= WHAT THE EXERCISE ASKS =
An exact reprint of the data below is required, line for line.

● ● ● ●

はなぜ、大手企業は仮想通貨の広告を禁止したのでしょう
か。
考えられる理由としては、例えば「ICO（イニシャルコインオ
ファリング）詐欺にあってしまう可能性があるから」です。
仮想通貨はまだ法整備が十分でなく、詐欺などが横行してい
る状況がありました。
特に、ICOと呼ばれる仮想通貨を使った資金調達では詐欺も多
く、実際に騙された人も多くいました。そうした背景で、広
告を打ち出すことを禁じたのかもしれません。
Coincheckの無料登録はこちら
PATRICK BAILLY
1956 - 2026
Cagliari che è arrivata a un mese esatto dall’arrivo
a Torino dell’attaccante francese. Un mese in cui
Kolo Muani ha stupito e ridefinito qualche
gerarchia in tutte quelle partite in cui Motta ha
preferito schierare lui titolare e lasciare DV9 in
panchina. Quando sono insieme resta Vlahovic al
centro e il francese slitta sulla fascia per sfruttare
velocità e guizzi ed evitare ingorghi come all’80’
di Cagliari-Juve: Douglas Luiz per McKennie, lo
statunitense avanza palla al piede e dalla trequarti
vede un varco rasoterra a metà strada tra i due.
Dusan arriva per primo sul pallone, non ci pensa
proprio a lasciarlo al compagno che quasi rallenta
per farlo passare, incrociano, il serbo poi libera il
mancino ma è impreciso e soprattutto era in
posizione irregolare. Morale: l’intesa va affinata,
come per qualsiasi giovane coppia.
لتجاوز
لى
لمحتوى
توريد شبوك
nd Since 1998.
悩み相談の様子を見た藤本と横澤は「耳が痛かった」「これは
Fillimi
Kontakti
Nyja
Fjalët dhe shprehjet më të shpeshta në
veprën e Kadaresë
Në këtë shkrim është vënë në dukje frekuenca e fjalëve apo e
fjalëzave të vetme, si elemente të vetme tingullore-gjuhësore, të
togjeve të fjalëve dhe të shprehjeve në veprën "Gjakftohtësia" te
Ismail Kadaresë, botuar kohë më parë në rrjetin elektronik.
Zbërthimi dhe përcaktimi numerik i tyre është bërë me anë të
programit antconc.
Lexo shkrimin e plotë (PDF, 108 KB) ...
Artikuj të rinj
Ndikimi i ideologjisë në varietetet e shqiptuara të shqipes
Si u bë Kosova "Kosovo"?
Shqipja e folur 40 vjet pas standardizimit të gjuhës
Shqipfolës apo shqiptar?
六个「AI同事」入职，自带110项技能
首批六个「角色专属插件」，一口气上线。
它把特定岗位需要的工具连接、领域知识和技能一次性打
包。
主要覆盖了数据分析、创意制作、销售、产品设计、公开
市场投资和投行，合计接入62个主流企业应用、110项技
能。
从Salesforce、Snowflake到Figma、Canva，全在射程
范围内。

● ● ● ●

= WRITTEN REPLY =
はなぜ、大手企業は仮想通貨の広告を禁止したのでしょう
か。
考えられる理由としては、例えば「ICO（イニシャルコインオ
ファリング）詐欺にあってしまう可能性があるから」です。
仮想通貨はまだ法整備が十分でなく、詐欺などが横行してい
る状況がありました。
特に、ICOと呼ばれる仮想通貨を使った資金調達では詐欺も多
く、実際に騙された人も多くいました。そうした背景で、広
告を打ち出すことを禁じたのかもしれません。
Coincheckの無料登録はこちら
PATRICK BAILLY
1956 - 2026
Cagliari che è arrivata a un mese esatto dall’arrivo
a Torino dell’attaccante francese. Un mese in cui
Kolo Muani ha stupito e ridefinito qualche
gerarchia in tutte quelle partite in cui Motta ha
preferito schierare lui titolare e lasciare DV9 in
panchina. Quando sono insieme resta Vlahovic al
centro e il francese slitta sulla fascia per sfruttare
velocità e guizzi ed evitare ingorghi come all’80’
di Cagliari-Juve: Douglas Luiz per McKennie, lo
statunitense avanza palla al piede e dalla trequarti
vede un varco rasoterra a metà strada tra i due.
Dusan arriva per primo sul pallone, non ci pensa
proprio a lasciarlo al compagno che quasi rallenta
per farlo passare, incrociano, il serbo poi libera il
mancino ma è impreciso e soprattutto era in
posizione irregolare. Morale: l’intesa va affinata,
come per qualsiasi giovane coppia.
لتجاوز
لى
لمحتوى
توريد شبوك
nd Since 1998.
悩み相談の様子を見た藤本と横澤は「耳が痛かった」「これは
Fillimi
Kontakti
Nyja
Fjalët dhe shprehjet më të shpeshta në
veprën e Kadaresë
Në këtë shkrim është vënë në dukje frekuenca e fjalëve apo e
fjalëzave të vetme, si elemente të vetme tingullore-gjuhësore, të
togjeve të fjalëve dhe të shprehjeve në veprën "Gjakftohtësia" te
Ismail Kadaresë, botuar kohë më parë në rrjetin elektronik.
Zbërthimi dhe përcaktimi numerik i tyre është bërë me anë të
programit antconc.
Lexo shkrimin e plotë (PDF, 108 KB) ...
Artikuj të rinj
Ndikimi i ideologjisë në varietetet e shqiptuara të shqipes
Si u bë Kosova "Kosovo"?
Shqipja e folur 40 vjet pas standardizimit të gjuhës
Shqipfolës apo shqiptar?
六个「AI同事」入职，自带110项技能
首批六个「角色专属插件」，一口气上线。
它把特定岗位需要的工具连接、领域知识和技能一次性打
包。
主要覆盖了数据分析、创意制作、销售、产品设计、公开
市场投资和投行，合计接入62个主流企业应用、110项技
能。
从Salesforce、Snowflake到Figma、Canva，全在射程
范围内。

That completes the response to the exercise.